Riprendiamo le parole di Tupac: quello che la società ci vomita addosso da piccoli le si rivolta contro quando ci incazziamo.
Questa è la cifra del romanzo, se alle nuove generazioni afro-americane viene fatto bere “il latte marcio” del suprematismo bianco nel mix letale di quartieri degradati, violenza poliziesca, “carcerizzazione” e guerra tra bande come orizzonte di vita, il precipitato politico di questo non può che essere la ribellione.

Che sia lo scatto di coscienza di una sedicenne, la solidarietà tra subalterni della stessa comunità o il riot che brucia l’illusione di una società post-razziale in un quartiere dove la polizia si comporta come forza d’occupazione, la matrice resta la stessa.
Tupac è il medium, anche a livello di storia familiare, tra ciò che è stato storicamente il movimento di liberazione degli afro-americani – di cui il romanzo è pieno zeppo di riferimenti grazie alla figura del padre ed è rappresentato all’oggi dalla figura dell’avvocato-attivista che aiuta Starr nella sua battaglia.

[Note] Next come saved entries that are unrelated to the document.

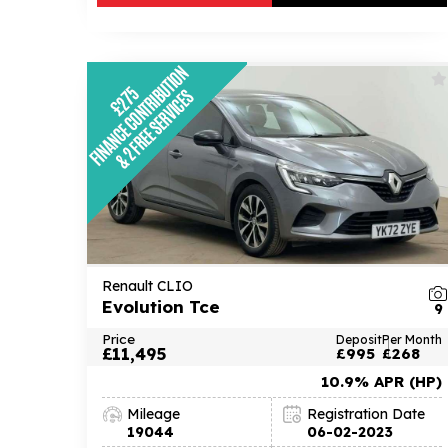
Renault CLIO
Evolution Tce
9
Price
Deposit
Per Month
£11,495
£995
£268
10.9% APR (HP)
Mileage
Registration Date
19044
06-02-2023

Così come le rivolte nei ghetti afro-americani segnarono il passo a fine anni ‘60, decretando la fine dell’illusione integrazionista del movimento per i diritti civili sotto la leadership di Martin Luther King e aprendo la strada ad una “nuova” radicalizzazione degli afro-americani, così le proteste scaturite dall’uccisione di afro-americani da parte della polizia ha fatto maturare una nuova coscienza nera “organizzata” – di cui #BlackLivesMatter è l’esempio maggiormente conosciuto – facendo cambiare pagine alla società colorblindness narrata dall’industria culturale di Obama.
Questo romanzo, da cui è stato tratto un film per la regia di G.Tillman Jr., ne è un esempio potente, incalzante nella scrittura, serrato nei dialoghi, come le rime di un brano hip hop, mondo da cui l’autrice – che vive da sempre a Jackson, nel Mississippi – proviene.